Kaitlyn’s juggling act

Students returned yesterday from their Spring Break week and I think we all share a common shock that we can see the end of the semester ahead of us.  On the other hand, January seems so long ago.  Today, Student Stories writer Kaitlyn reports on her second semester in the MALD program, one in which she has tested her organizational abilities.

It is spring semester at Fletcher, and I am the equivalent of a “sophomore” in my MALD degree, with a quarter of the program behind me.  Naturally, I did the exact same thing with my class schedule that I did as an actual sophomore in undergraduate.

I thought too many classes were interesting and decided: Heck, I’ll just take them all.

Fletcher allows you to do two cool things: take an extra half-credit class once in your MALD program, and audit language classes next door at Tufts’ Olin Center.  I wanted to do an extra half credit now, so I could have an easier schedule next year when I do my capstone project.  And I wanted to audit a French class so I could have a bit more practice before my internship this summer.

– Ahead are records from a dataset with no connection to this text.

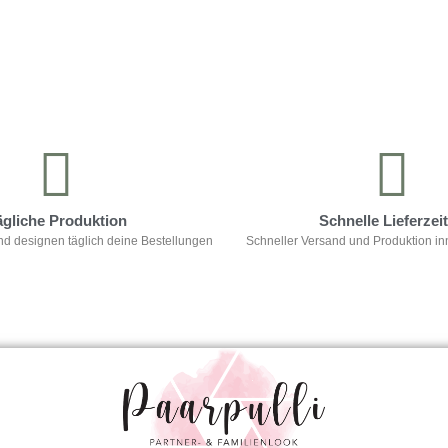
ägliche Produktion
Schnelle Lieferzei
nd designen täglich deine Bestellungen
Schneller Versand und Produktion in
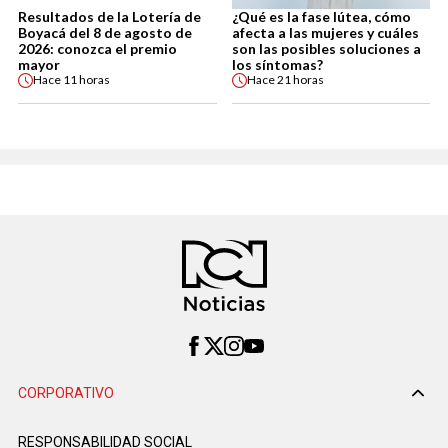
Resultados de la Lotería de
¿Qué es la fase lútea, cómo
Boyacá del 8 de agosto de
afecta a las mujeres y cuáles
2026: conozca el premio
son las posibles soluciones a
mayor
los síntomas?
Hace
11 horas
Hace
21 horas
CORPORATIVO
RESPONSABILIDAD SOCIAL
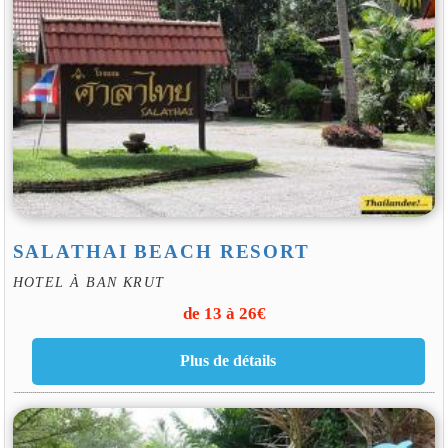
SALATHAI BEACH RESORT
HOTEL À BAN KRUT
de 13 à 26€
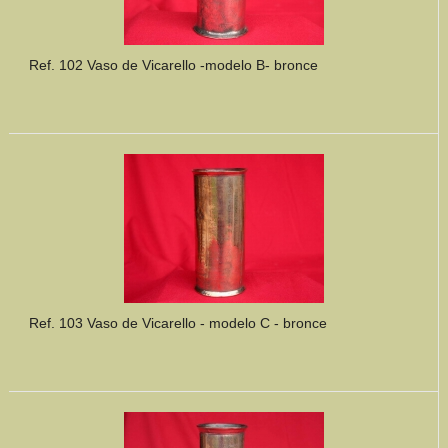
Ref. 102 Vaso de Vicarello -modelo B- bronce
Ref. 103 Vaso de Vicarello - modelo C - bronce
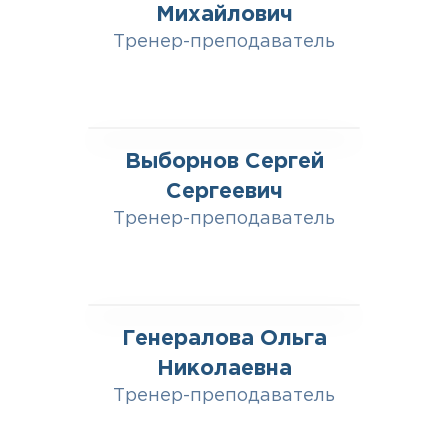
Михайлович
Тренер-преподаватель
Выборнов Сергей
Сергеевич
Тренер-преподаватель
Генералова Ольга
Николаевна
Тренер-преподаватель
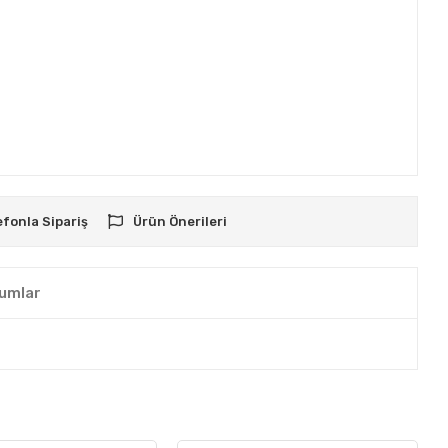
efonla Sipariş
Ürün Önerileri
umlar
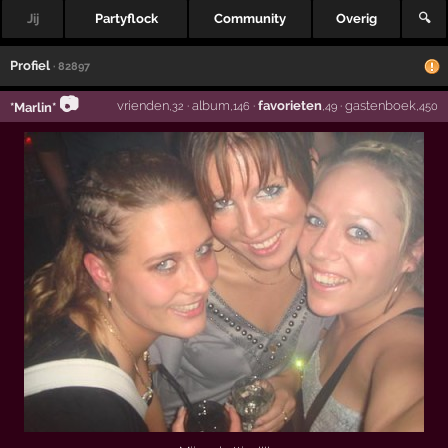
Jij
Partyflock
Community
Overig
🔍
Profiel
· 82897
📷
vrienden
·
album
·
favorieten
·
gastenboek
*Marlin*
,32
,146
,49
,450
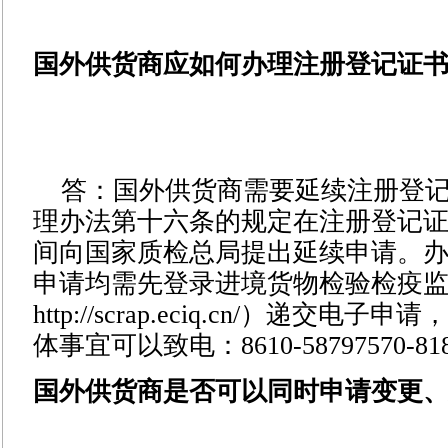
国外供货商应如何办理注册登记证
答：国外供货商需要延续注册登
理办法第十六条的规定在注册登记
间向国家质检总局提出延续申请。
申请均需先登录
进境货物检验检疫
http://scrap.eciq.cn/
）递交电子申请，
体事宜可以致电：8610-58797570-818 
国外供货商是否可以同时申请变更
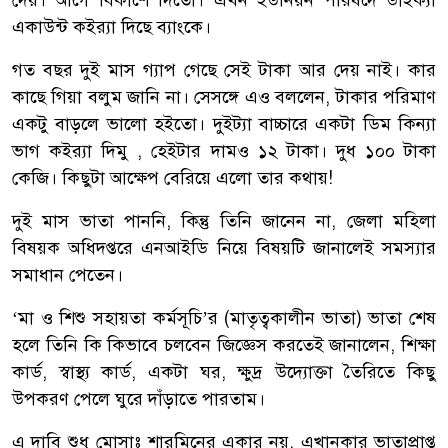
একাউন্ট কইর‌্যা দিছে ব্যাংকে।
গত বছর দুই মাস গ্যাপ গেছে সেই টাকা আর দেয় নাই। কার
কাছে গিয়া বলুম জানি না। সেসঙ্গে এও বললেন, টাকার পরিমাণ
একটু বাড়লে ভালো হইতো। দুইট্যা বাচ্চারে একটা ডিম কিন্যা
ভাগ কইর‌্যা দিমু , হেইটার দামও ১২ টাকা। দুধ ১০০ টাকা
কেজি। কিছুটা আক্ষেপ বেরিয়ে এলো তার কথায়!
দুই মাস ভাতা পাননি, কিন্তু তিনি জানেন না, জেলা মহিলা
বিষয়ক অধিদপ্তরে এনআইডি নিয়ে বিষয়টি জানালেই সমস্যার
সমাধান পেতেন।
‘মা ও শিশু সহায়তা কর্মসূচি’র (মাতৃত্বকালীন ভাতা) ভাতা শেষ
হলে তিনি কি কিভাবে চলবেন জিজ্ঞেস করতেই জানালেন, শিক্ষা
কার্ড, স্বাস্থ্য কার্ড, একটা ঘর, ক্ষুদ্র উদ্যোক্তা তৈরিতে কিছু
উপকরণ পেলে ঘুরে দাঁড়াতে পারতাম।
এ দাবি শুধু মোসাঃ শারমিনের একার নয়, এখানকার ভাতাপ্রাপ্ত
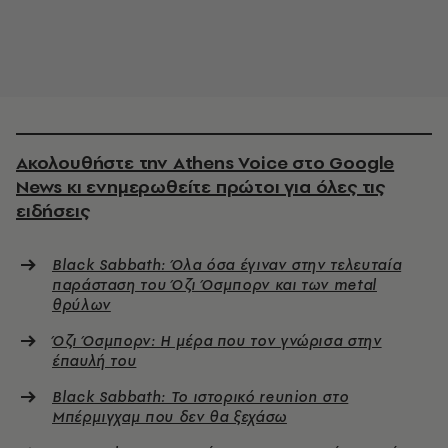
Ακολουθήστε την Athens Voice στο Google
News κι ενημερωθείτε πρώτοι για όλες τις
ειδήσεις
Black Sabbath: Όλα όσα έγιναν στην τελευταία
παράσταση του Όζι Όσμπορν και των metal
θρύλων
Όζι Όσμπορν: Η μέρα που τον γνώρισα στην
έπαυλή του
Black Sabbath: Το ιστορικό reunion στο
Μπέρμιγχαμ που δεν θα ξεχάσω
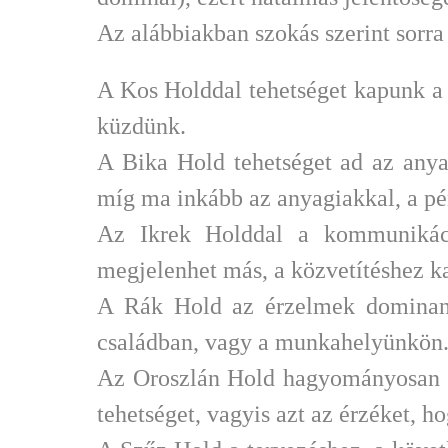
Az alábbiakban szokás szerint sorra
A Kos Holddal tehetséget kapunk a 
küzdünk.
A Bika Hold tehetséget ad az anyagh
míg ma inkább az anyagiakkal, a pén
Az Ikrek Holddal a kommunikáci
megjelenhet más, a közvetítéshez ka
A Rák Hold az érzelmek dominanci
családban, vagy a munkahelyünkön
Az Oroszlán Hold hagyományosan az
tehetséget, vagyis azt az érzéket, ho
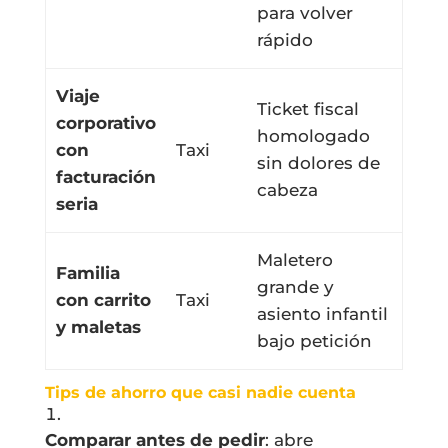
para volver
rápido
Viaje
Ticket fiscal
corporativo
homologado
con
Taxi
sin dolores de
facturación
cabeza
seria
Maletero
Familia
grande y
con carrito
Taxi
asiento infantil
y maletas
bajo petición
Tips de ahorro que casi nadie cuenta
Comparar antes de pedir
: abre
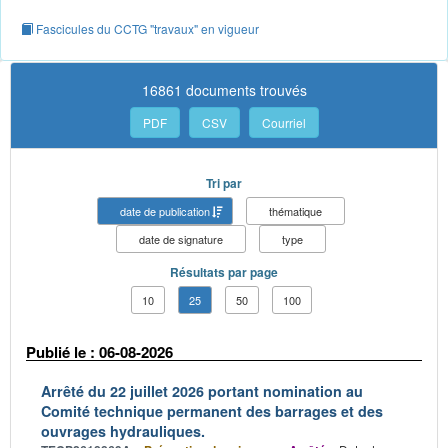
Fascicules du CCTG "travaux" en vigueur
16861 documents trouvés
PDF
CSV
Courriel
Tri par
date de publication
thématique
date de signature
type
Résultats par page
10
25
50
100
Publié le : 06-08-2026
Arrêté du 22 juillet 2026 portant nomination au
Comité technique permanent des barrages et des
ouvrages hydrauliques.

When I scheduled my classes, I ended up finding three half-credit courses that looked interesting.  Those, plus French, left me with a schedule of seven classes for the semester: three full-semester classes at Fletcher, French, and three half-semester modules.  (Most people take only four or five classes each semester.)  All of my friends who saw my schedule looked at me like I had three heads.  I admit: it did become somewhat of a juggling act during midterms, but it was not half as bad as people assumed.  And a major reason I was able to manage that course load was organization.  I made two big decisions that made my semester go much smoother: I optimized my study space, and I planned each week so I could balance studying and free time.

My Study Space

During my first semester, I had my desk in my room, which wasn’t the best place to study.  I felt too comfortable to do work.  And then in my free time I was constantly looking at my desk, thinking about work.  So I was less productive and more stressed.  This semester, I decided I needed to change it up a bit.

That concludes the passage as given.